§ **ABOUT THIS TASK**
Every entry is to be set down a second time, precisely as written.

━━━━━━━━━━━━━━━━━━━━━━━━━━━━━━

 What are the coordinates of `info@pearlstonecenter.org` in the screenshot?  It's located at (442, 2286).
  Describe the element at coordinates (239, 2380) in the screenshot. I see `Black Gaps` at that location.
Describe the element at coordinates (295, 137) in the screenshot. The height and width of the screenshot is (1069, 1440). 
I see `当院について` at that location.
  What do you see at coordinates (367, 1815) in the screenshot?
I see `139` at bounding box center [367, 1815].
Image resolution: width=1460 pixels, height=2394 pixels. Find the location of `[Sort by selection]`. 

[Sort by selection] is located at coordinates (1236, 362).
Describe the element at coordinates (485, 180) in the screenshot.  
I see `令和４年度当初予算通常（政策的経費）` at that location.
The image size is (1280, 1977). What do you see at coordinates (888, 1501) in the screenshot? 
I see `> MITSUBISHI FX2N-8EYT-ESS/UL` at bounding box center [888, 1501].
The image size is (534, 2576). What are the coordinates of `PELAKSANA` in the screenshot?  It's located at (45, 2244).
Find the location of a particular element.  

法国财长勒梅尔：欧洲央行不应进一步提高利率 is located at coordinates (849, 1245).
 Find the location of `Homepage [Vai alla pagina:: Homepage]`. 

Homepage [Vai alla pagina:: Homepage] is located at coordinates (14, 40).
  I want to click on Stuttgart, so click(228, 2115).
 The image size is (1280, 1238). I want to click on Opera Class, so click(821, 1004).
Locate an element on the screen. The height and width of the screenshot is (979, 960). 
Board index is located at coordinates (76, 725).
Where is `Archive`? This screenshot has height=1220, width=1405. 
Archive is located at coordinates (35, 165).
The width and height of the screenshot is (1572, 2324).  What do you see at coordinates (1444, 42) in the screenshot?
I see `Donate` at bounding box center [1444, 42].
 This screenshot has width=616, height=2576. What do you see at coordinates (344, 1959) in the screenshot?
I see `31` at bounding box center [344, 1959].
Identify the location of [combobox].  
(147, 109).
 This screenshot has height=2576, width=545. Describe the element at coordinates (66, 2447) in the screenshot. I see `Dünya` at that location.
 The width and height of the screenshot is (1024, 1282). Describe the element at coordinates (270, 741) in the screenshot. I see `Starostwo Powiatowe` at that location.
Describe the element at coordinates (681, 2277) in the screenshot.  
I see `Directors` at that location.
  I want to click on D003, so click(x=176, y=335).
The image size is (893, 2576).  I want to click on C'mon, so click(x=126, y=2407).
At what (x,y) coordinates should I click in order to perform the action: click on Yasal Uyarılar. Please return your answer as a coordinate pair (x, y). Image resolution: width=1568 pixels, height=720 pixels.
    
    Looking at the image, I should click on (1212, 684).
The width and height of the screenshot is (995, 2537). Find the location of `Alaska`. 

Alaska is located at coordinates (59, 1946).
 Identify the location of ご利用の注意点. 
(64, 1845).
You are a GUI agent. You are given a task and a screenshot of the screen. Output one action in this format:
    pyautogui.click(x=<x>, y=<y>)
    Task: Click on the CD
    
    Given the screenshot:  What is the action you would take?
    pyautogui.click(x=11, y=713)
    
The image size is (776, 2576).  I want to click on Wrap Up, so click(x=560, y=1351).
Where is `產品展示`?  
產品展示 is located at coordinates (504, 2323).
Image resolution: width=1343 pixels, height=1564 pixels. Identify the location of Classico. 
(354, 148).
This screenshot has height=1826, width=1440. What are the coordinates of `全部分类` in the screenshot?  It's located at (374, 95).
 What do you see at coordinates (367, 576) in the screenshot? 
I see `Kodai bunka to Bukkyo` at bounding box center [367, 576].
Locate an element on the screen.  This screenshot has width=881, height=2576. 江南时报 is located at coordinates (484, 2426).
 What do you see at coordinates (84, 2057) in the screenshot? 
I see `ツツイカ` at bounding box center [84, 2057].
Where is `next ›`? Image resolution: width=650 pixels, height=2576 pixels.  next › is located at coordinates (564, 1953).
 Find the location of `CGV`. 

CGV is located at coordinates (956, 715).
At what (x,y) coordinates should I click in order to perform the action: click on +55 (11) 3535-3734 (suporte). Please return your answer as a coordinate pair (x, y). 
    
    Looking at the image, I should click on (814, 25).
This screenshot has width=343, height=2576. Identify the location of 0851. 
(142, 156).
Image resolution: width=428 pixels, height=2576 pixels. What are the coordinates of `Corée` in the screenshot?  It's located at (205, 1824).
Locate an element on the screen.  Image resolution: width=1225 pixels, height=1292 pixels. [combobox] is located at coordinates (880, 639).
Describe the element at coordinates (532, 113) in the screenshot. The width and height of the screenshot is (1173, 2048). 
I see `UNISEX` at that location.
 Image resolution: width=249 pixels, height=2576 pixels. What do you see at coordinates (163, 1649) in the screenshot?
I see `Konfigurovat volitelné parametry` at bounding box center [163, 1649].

━━━━━━━━━━━━━━━━━━━━━━━━━━━━━━

§ **SOLUTION BELOW**
 What are the coordinates of `info@pearlstonecenter.org` in the screenshot?  It's located at (442, 2286).
  Describe the element at coordinates (239, 2380) in the screenshot. I see `Black Gaps` at that location.
Describe the element at coordinates (295, 137) in the screenshot. The height and width of the screenshot is (1069, 1440). 
I see `当院について` at that location.
  What do you see at coordinates (367, 1815) in the screenshot?
I see `139` at bounding box center [367, 1815].
Image resolution: width=1460 pixels, height=2394 pixels. Find the location of `[Sort by selection]`. 

[Sort by selection] is located at coordinates (1236, 362).
Describe the element at coordinates (485, 180) in the screenshot.  
I see `令和４年度当初予算通常（政策的経費）` at that location.
The image size is (1280, 1977). What do you see at coordinates (888, 1501) in the screenshot? 
I see `> MITSUBISHI FX2N-8EYT-ESS/UL` at bounding box center [888, 1501].
The image size is (534, 2576). What are the coordinates of `PELAKSANA` in the screenshot?  It's located at (45, 2244).
Find the location of a particular element.  

法国财长勒梅尔：欧洲央行不应进一步提高利率 is located at coordinates (849, 1245).
 Find the location of `Homepage [Vai alla pagina:: Homepage]`. 

Homepage [Vai alla pagina:: Homepage] is located at coordinates (14, 40).
  I want to click on Stuttgart, so click(228, 2115).
 The image size is (1280, 1238). I want to click on Opera Class, so click(821, 1004).
Locate an element on the screen. The height and width of the screenshot is (979, 960). 
Board index is located at coordinates (76, 725).
Where is `Archive`? This screenshot has height=1220, width=1405. 
Archive is located at coordinates (35, 165).
The width and height of the screenshot is (1572, 2324).  What do you see at coordinates (1444, 42) in the screenshot?
I see `Donate` at bounding box center [1444, 42].
 This screenshot has width=616, height=2576. What do you see at coordinates (344, 1959) in the screenshot?
I see `31` at bounding box center [344, 1959].
Identify the location of [combobox].  
(147, 109).
 This screenshot has height=2576, width=545. Describe the element at coordinates (66, 2447) in the screenshot. I see `Dünya` at that location.
 The width and height of the screenshot is (1024, 1282). Describe the element at coordinates (270, 741) in the screenshot. I see `Starostwo Powiatowe` at that location.
Describe the element at coordinates (681, 2277) in the screenshot.  
I see `Directors` at that location.
  I want to click on D003, so click(x=176, y=335).
The image size is (893, 2576).  I want to click on C'mon, so click(x=126, y=2407).
At what (x,y) coordinates should I click in order to perform the action: click on Yasal Uyarılar. Please return your answer as a coordinate pair (x, y). Image resolution: width=1568 pixels, height=720 pixels.
    
    Looking at the image, I should click on (1212, 684).
The width and height of the screenshot is (995, 2537). Find the location of `Alaska`. 

Alaska is located at coordinates (59, 1946).
 Identify the location of ご利用の注意点. 
(64, 1845).
You are a GUI agent. You are given a task and a screenshot of the screen. Output one action in this format:
    pyautogui.click(x=<x>, y=<y>)
    Task: Click on the CD
    
    Given the screenshot:  What is the action you would take?
    pyautogui.click(x=11, y=713)
    
The image size is (776, 2576).  I want to click on Wrap Up, so click(x=560, y=1351).
Where is `產品展示`?  
產品展示 is located at coordinates (504, 2323).
Image resolution: width=1343 pixels, height=1564 pixels. Identify the location of Classico. 
(354, 148).
This screenshot has height=1826, width=1440. What are the coordinates of `全部分类` in the screenshot?  It's located at (374, 95).
 What do you see at coordinates (367, 576) in the screenshot? 
I see `Kodai bunka to Bukkyo` at bounding box center [367, 576].
Locate an element on the screen.  This screenshot has width=881, height=2576. 江南时报 is located at coordinates (484, 2426).
 What do you see at coordinates (84, 2057) in the screenshot? 
I see `ツツイカ` at bounding box center [84, 2057].
Where is `next ›`? Image resolution: width=650 pixels, height=2576 pixels.  next › is located at coordinates (564, 1953).
 Find the location of `CGV`. 

CGV is located at coordinates (956, 715).
At what (x,y) coordinates should I click in order to perform the action: click on +55 (11) 3535-3734 (suporte). Please return your answer as a coordinate pair (x, y). 
    
    Looking at the image, I should click on (814, 25).
This screenshot has width=343, height=2576. Identify the location of 0851. 
(142, 156).
Image resolution: width=428 pixels, height=2576 pixels. What are the coordinates of `Corée` in the screenshot?  It's located at (205, 1824).
Locate an element on the screen.  Image resolution: width=1225 pixels, height=1292 pixels. [combobox] is located at coordinates (880, 639).
Describe the element at coordinates (532, 113) in the screenshot. The width and height of the screenshot is (1173, 2048). 
I see `UNISEX` at that location.
 Image resolution: width=249 pixels, height=2576 pixels. What do you see at coordinates (163, 1649) in the screenshot?
I see `Konfigurovat volitelné parametry` at bounding box center [163, 1649].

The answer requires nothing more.